10. Türchen (2019) oder von Vernunft und Unvernunft

Liebes Du,

gestern staunte ich nicht schlecht, als ich beim Ruhrkopf Annette die Frage gelesen habe wann ich zum letzten Mal „unvernünftig“ war, wann ich etwas getan hätte was ich mir sonst nicht erlauben würde und dies in Verbindung mit Spaß.

Ich staunte nicht ob der Frage, sondern wegen meiner Reaktion dazu. Ich habe ihren Link zur Erklärung des Wortes „Vernunft“ tatsächlich angeklickt und war hinterher nicht schlauer. Dabei hatte ich doch mal so genau gewusst was vernünftig ist und was nicht. Als ich noch co-krank war, als ich der Mutter noch um jeden Preis gefallen wollte, von ihr gesehen werden wollte, da waren diese Worte von ihren Wünschen und Erwartungen unterfüttert und wenn es nicht um sie ging, ging es darum was „man“ tut, was andere dann denken würden. Vernunft hatte mit Anpassung zu tun.

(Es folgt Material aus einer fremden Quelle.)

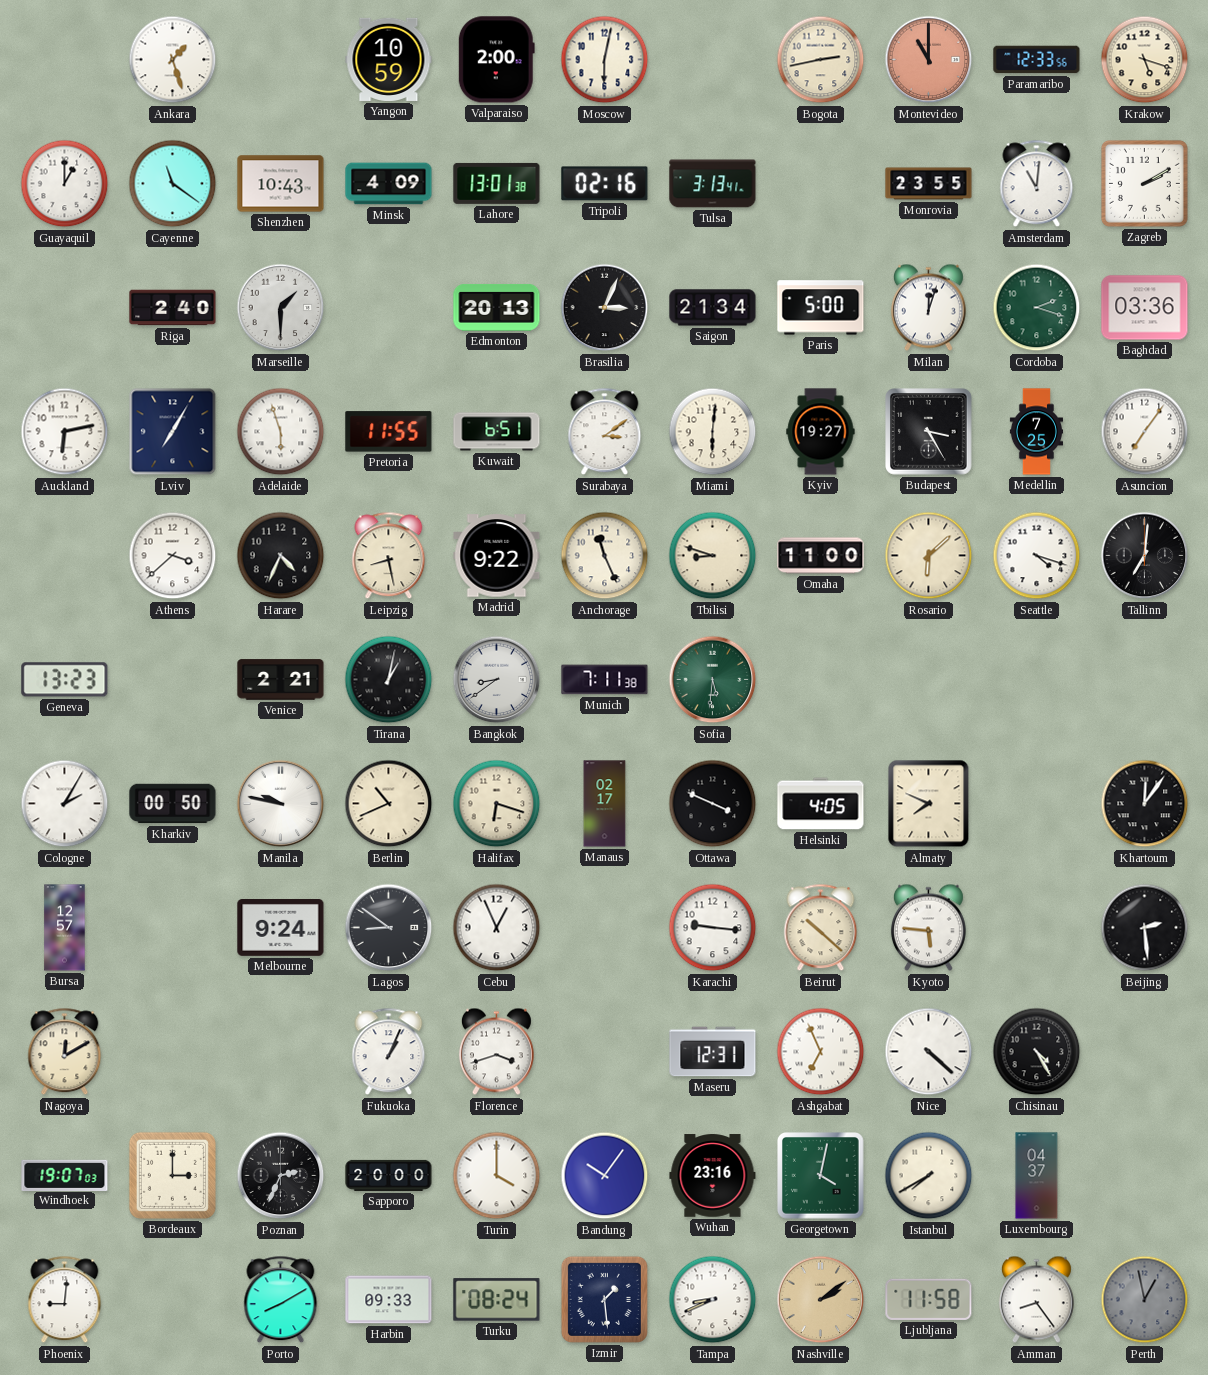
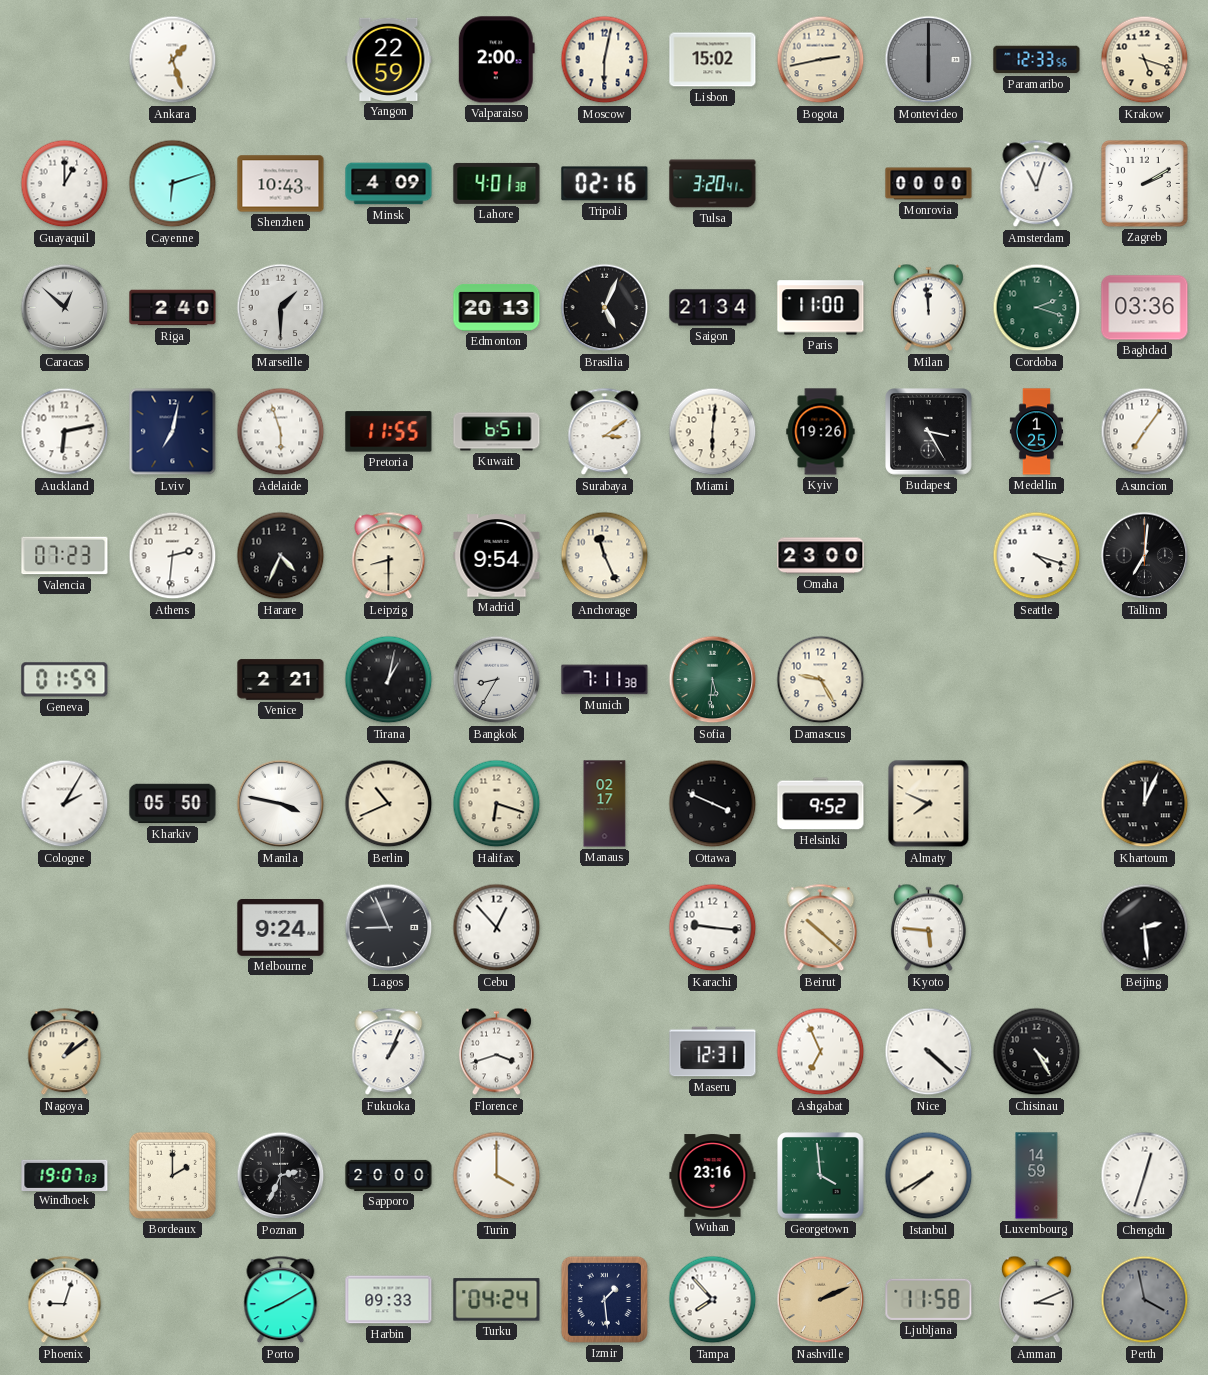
Yangon: 10:59 -> 22:59
Lisbon: none -> 15:02
Montevideo: 11:00 -> 6:00
Montevideo dial: salmon -> grey
Cayenne: 11:21 -> 6:12
Lahore: 13:01 -> 4:01
Tulsa: 3:13 -> 3:20
Monrovia: 23:55 -> 00:00
Amsterdam: 11:01 -> 11:03
Caracas: none -> 12:52
Brasilia: 3:04 -> 5:04
Paris: 5:00 -> 11:00
Milan: 12:03 -> 11:59
Lviv: 7:05 -> 7:02
Kyiv: 19:27 -> 19:26
Medellin: 7:25 -> 1:25
Valencia: none -> 07:23
Athens: 3:38 -> 2:31
Leipzig: 8:28 -> 8:30
Madrid: 9:22 -> 9:54
Tbilisi: 8:48 -> none
Omaha: 11:00 -> 23:00
Rosario: 6:08 -> none
Geneva: 13:23 -> 01:59
Bangkok: 8:39 -> 8:35
Damascus: none -> 9:25
Kharkiv: 00:50 -> 05:50
Manila: 9:47 -> 3:47
Helsinki: 4:05 -> 9:52
Khartoum: 12:06 -> 12:04
Bursa: 12:57 -> none
Lagos: 8:51 -> 8:56
Cebu: 12:56 -> 12:53
Nagoya: 12:10 -> 1:09
Bordeaux: 3:00 -> 2:00
Bandung: 10:06 -> none
Georgetown: 4:02 -> 3:59
Luxembourg: 04:37 -> 14:59
Chengdu: none -> 12:33
Phoenix: 9:01 -> 9:03
Turku: 08:24 -> 04:24
Tampa: 8:41 -> 7:53
Nashville: 2:09 -> 2:11
Amman: 8:24 -> 3:11
Perth: 12:58 -> 3:58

Unvernunft war das, was die Mutter nicht erfahren durfte, eine Heimlichkeit und ja, es war mit Spaß verbunden. Spaß und Freude waren die Beweggründe zur Unvernunft. Das Leben war schön wenn ich mich nicht anpasste, wenn ich es wagte für kurze Zeit die Zwangsjacke abzulegen.

Heute ist es ganz anders, etwas Unvernünftiges tun wäre etwas tun was mir schadet, also bleibe ich doch bei der Vernunft.

Nur, die Vernunft von heute ist die Unvernunft von damals…

Ich wünsche dir eine Zeit voller Freude, wo auch immer Du sie findest,
deine Bisou

4 Kommentare zu „10. Türchen (2019) oder von Vernunft und Unvernunft

  1. Vernunft, Verstand, Ration wird gemeinhin völlig überschätzt. Impulse entstehen nicht im logischen, analytischen Denken – das ist bestenfalls ein Ratgeber. Entscheidungen fällt die „Vernunft“ ebenso wenig, falls doch, dann mit Bezug auf den Kontostand, und selbst dort lassen viele Menschen Fünfe gerade sein.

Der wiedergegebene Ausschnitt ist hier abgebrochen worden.